Stored data entries
==================================================
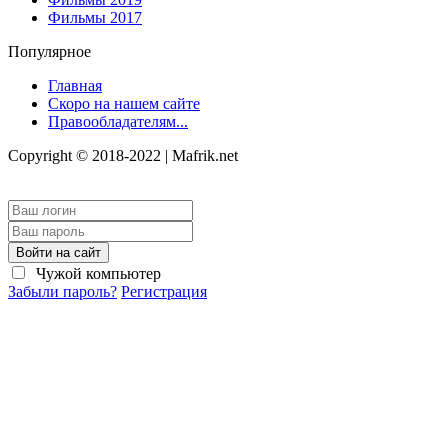
Фильмы 2017
Популярное
Главная
Скоро на нашем сайте
Правообладателям...
Copyright © 2018-2022 | Mafrik.net
Войти на сайт
Чужой компьютер
Забыли пароль?
Регистрация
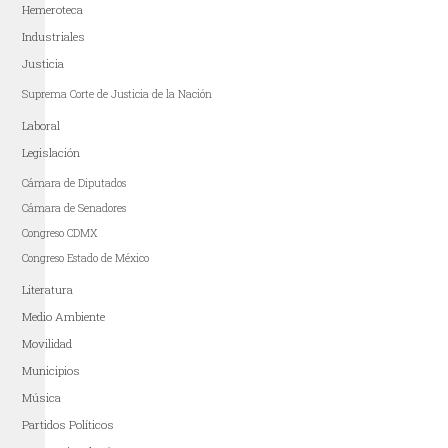
Hemeroteca
Industriales
Justicia
Suprema Corte de Justicia de la Nación
Laboral
Legislación
Cámara de Diputados
Cámara de Senadores
Congreso CDMX
Congreso Estado de México
Literatura
Medio Ambiente
Movilidad
Municipios
Música
Partidos Políticos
==================================================
= What is needed =
Return each line of the data where the word "Cámara" appears.

= Reply to the task =
Cámara de Diputados
Cámara de Senadores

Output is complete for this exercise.